+1. Thanks.
On Jun 29, 2012 2:48 AM, "Gabriel Reid" <[email protected]> wrote:

> Yep, that's an interesting one as well. I'll fix the value re-use
> issue with the change to PType if that sounds ok to you (or anyone
> else), and I'll take a look at what can be done about this as well if
> possible.
>
> - Gabriel
>
> On Thu, Jun 28, 2012 at 11:41 PM, Josh Wills <[email protected]> wrote:
> > Yeah, that's no good. I had a similar case w/a project my intern was
> > working on, where he created a PType that was:
> >
> > PType<Pair<K, V>> kv = pairs(strings(), strings());
> > ...
> > tableOf(kv, kv);
> >
> > ... which also fails because the output mapfn returned by kv is
> > stateful. Easy to remedy it in the code, but confusing for the user in
> > the same way. It would be nice for the PType to know if their MapFns
> > were stateful so that a new instance of them could be returned each
> > time PType.getInputMapFn or getOutputMapFn was called.
> >
> > On Thu, Jun 28, 2012 at 2:32 PM, Gabriel Reid <[email protected]>
> wrote:
> >> Hmm, strange...according to my mail client the attachment was in
> >> there. Anyhow, I've pasted it inline below:
> >>
> >> package com.cloudera.crunch;
> >>
> >> import static org.junit.Assert.assertEquals;
> >>
> >> import java.io.DataInput;
> >> import java.io.DataOutput;
> >> import java.io.IOException;
> >> import java.io.Serializable;
> >> import java.util.Collection;
> >> import java.util.Collections;
> >> import java.util.List;
> >> import java.util.Map;
> >>
> >> import org.apache.hadoop.io.Writable;
> >> import org.junit.Test;
> >>
> >> import com.cloudera.crunch.impl.mr.MRPipeline;
> >> import com.cloudera.crunch.test.FileHelper;
> >> import com.cloudera.crunch.types.writable.Writables;
> >> import com.google.common.collect.Lists;
> >>
> >> public class SerializationReducerTest implements Serializable {
> >>
> >>  public static class SimpleStringWritable implements Writable {
> >>
> >>    private String value;
> >>
> >>    public void setValue(String value) {
> >>      this.value = value;
> >>    }
> >>
> >>    public String getValue() {
> >>      return value;
> >>    }
> >>
> >>    @Override
> >>    public String toString() {
> >>      return String.format("SimpleStringWritable(%s)", value);
> >>    }
> >>
> >>    @Override
> >>    public void write(DataOutput out) throws IOException {
> >>      out.writeUTF(value);
> >>    }
> >>
> >>    @Override
> >>    public void readFields(DataInput in) throws IOException {
> >>      this.value = in.readUTF();
> >>    }
> >>
> >>  }
> >>
> >>  static SimpleStringWritable asSimple(String value) {
> >>    SimpleStringWritable simpleStringWritable = new
> SimpleStringWritable();
> >>    simpleStringWritable.setValue(value);
> >>    return simpleStringWritable;
> >>  }
> >>
> >>  static List<String> simplesToList(Collection<SimpleStringWritable>
> >> simpleCollection) {
> >>    List<String> stringList = Lists.newArrayList();
> >>    for (SimpleStringWritable writable : simpleCollection) {
> >>      stringList.add(writable.getValue());
> >>    }
> >>    Collections.sort(stringList);
> >>    return stringList;
> >>  }
> >>
> >>  @Test
> >>  public void testWritables() throws IOException {
> >>    Pipeline pipeline = new MRPipeline(SerializationReducerTest.class);
> >>    Map<Integer, Collection<SimpleStringWritable>> collectionMap =
> pipeline
> >>        .readTextFile(FileHelper.createTempCopyOf("set1.txt"))

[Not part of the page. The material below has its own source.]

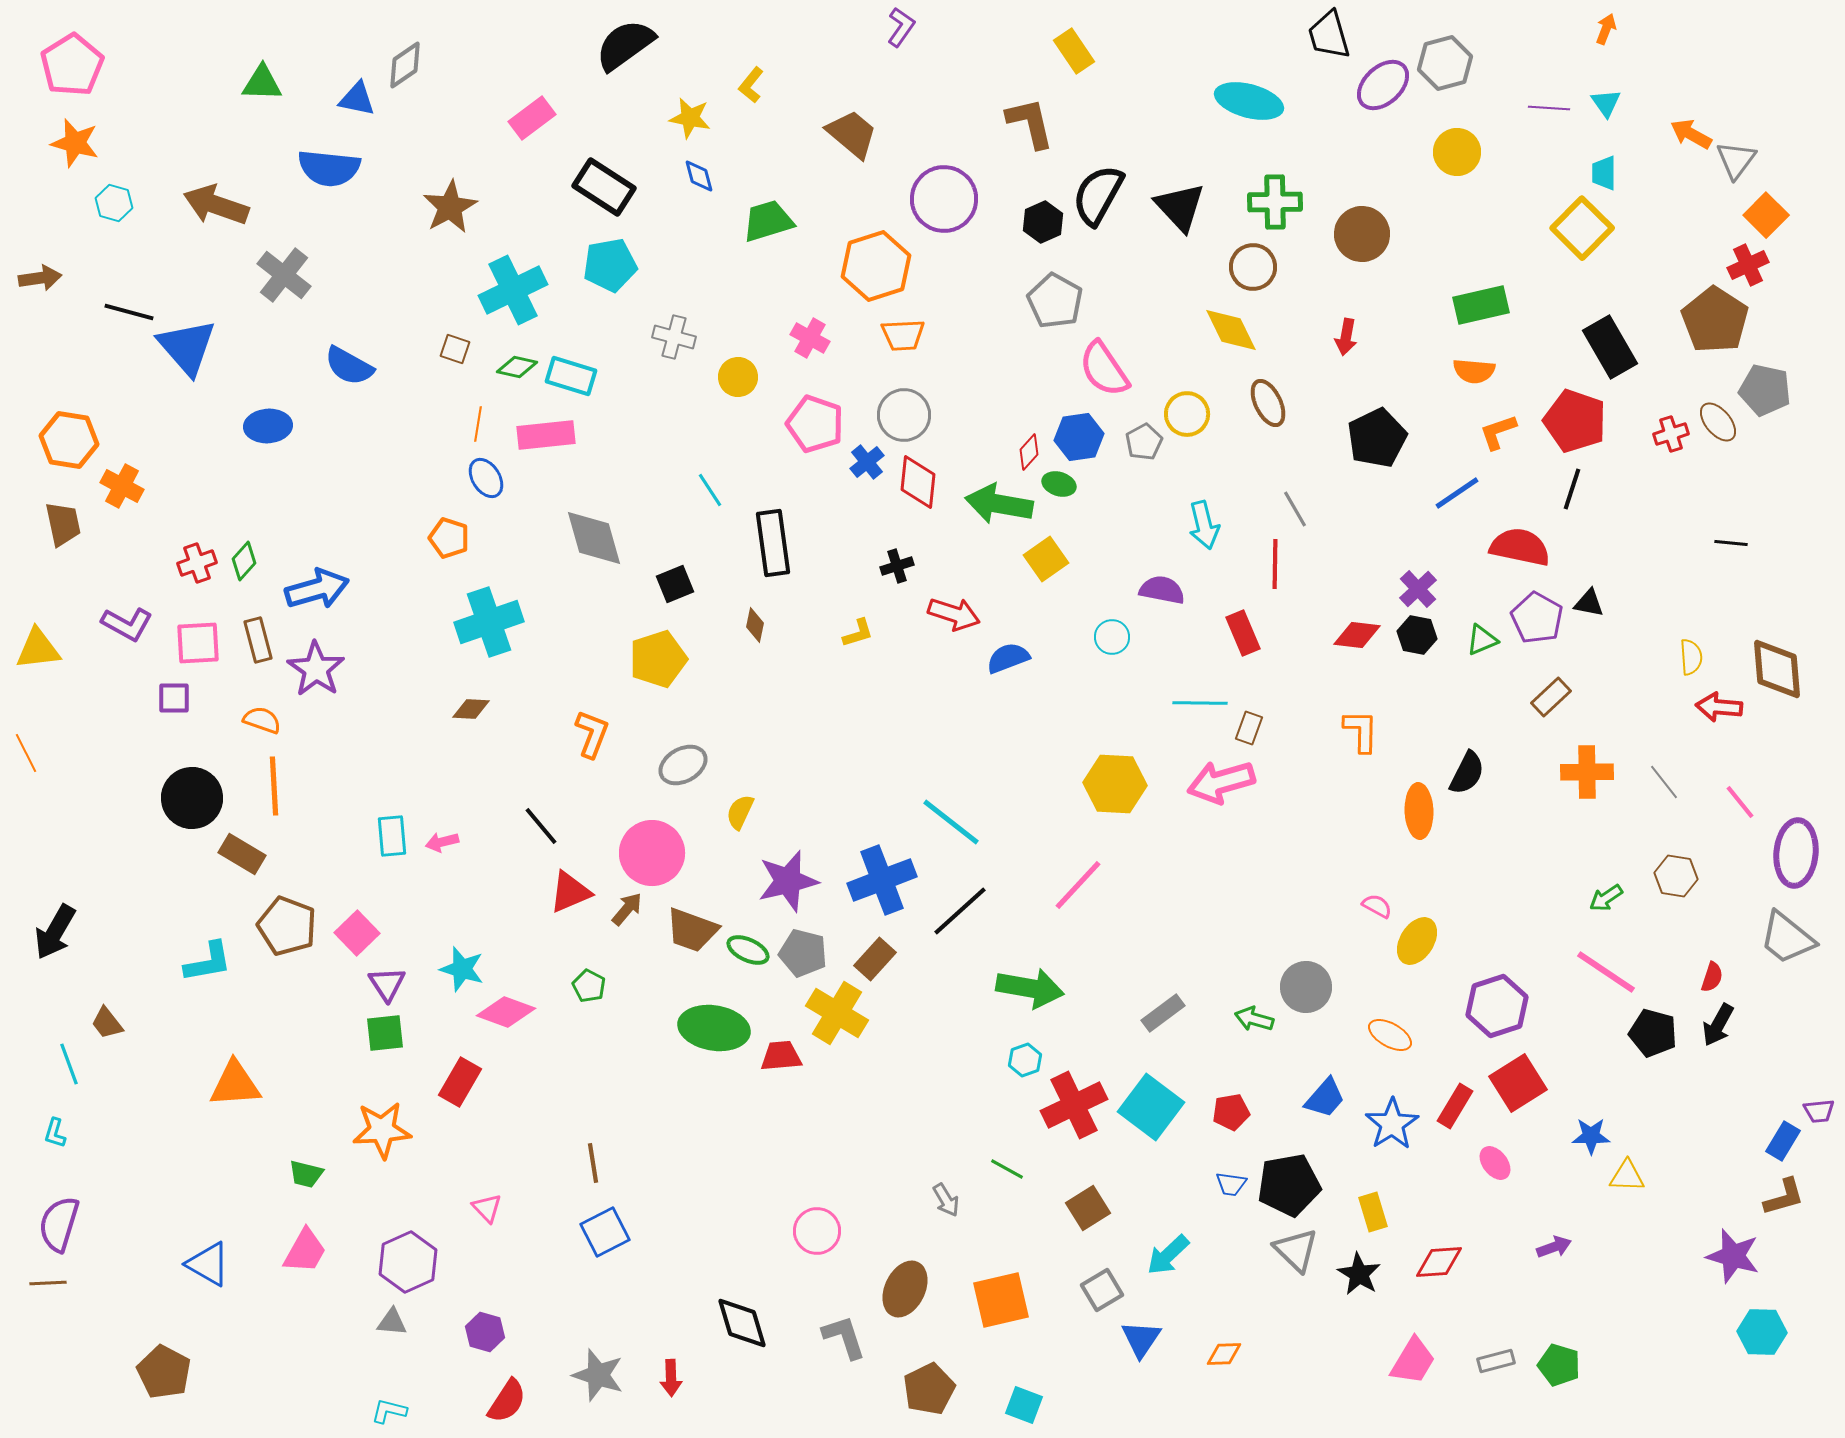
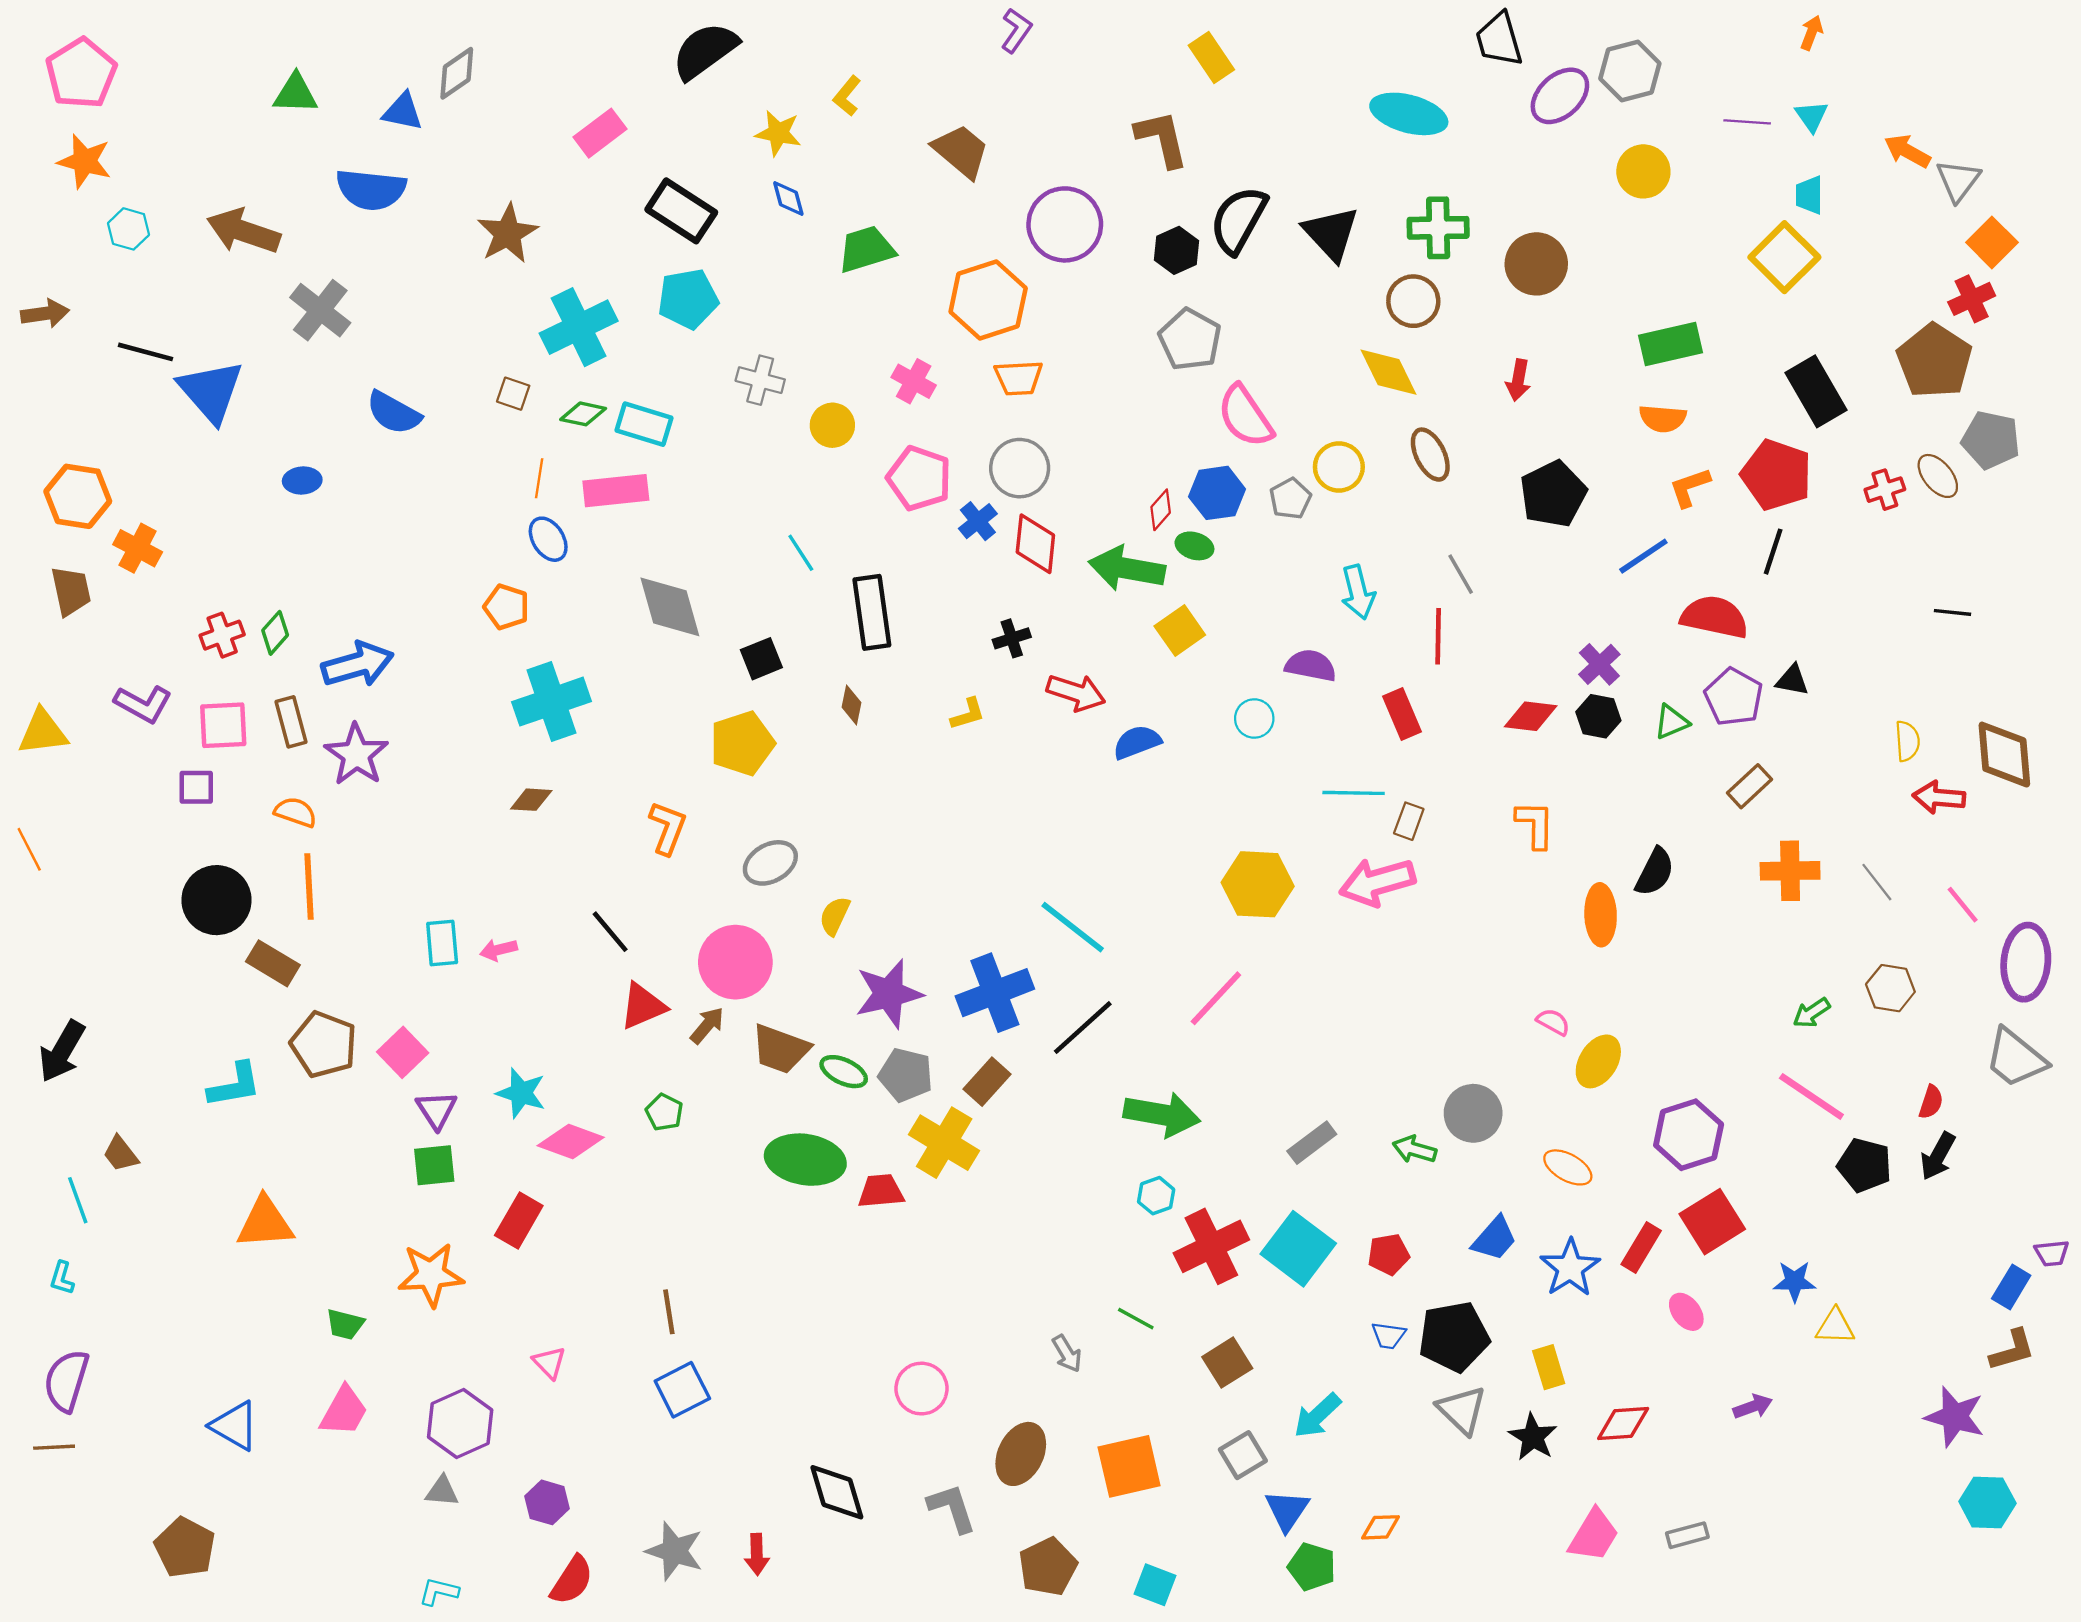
blue ellipse: (268, 426) -> (302, 480), size x0.7
green pentagon: (1559, 1365) -> (1312, 1567), moved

> >>        .parallelDo(new MapFn<String, Pair<Integer,
> SimpleStringWritable>>() {
> >>
> >>          @Override
> >>          public Pair<Integer, SimpleStringWritable> map(String input) {
> >>            return Pair.of(1, asSimple(input));
> >>          }
> >>
> >>        }, Writables.tableOf(Writables.ints(),
> >> Writables.writables(SimpleStringWritable.class))
> >>
> >>        ).collectValues().materializeToMap();
> >>
> >>    assertEquals(1, collectionMap.size());
> >>
> >>    // The actual content will just be ["e", "e", "e", "e"]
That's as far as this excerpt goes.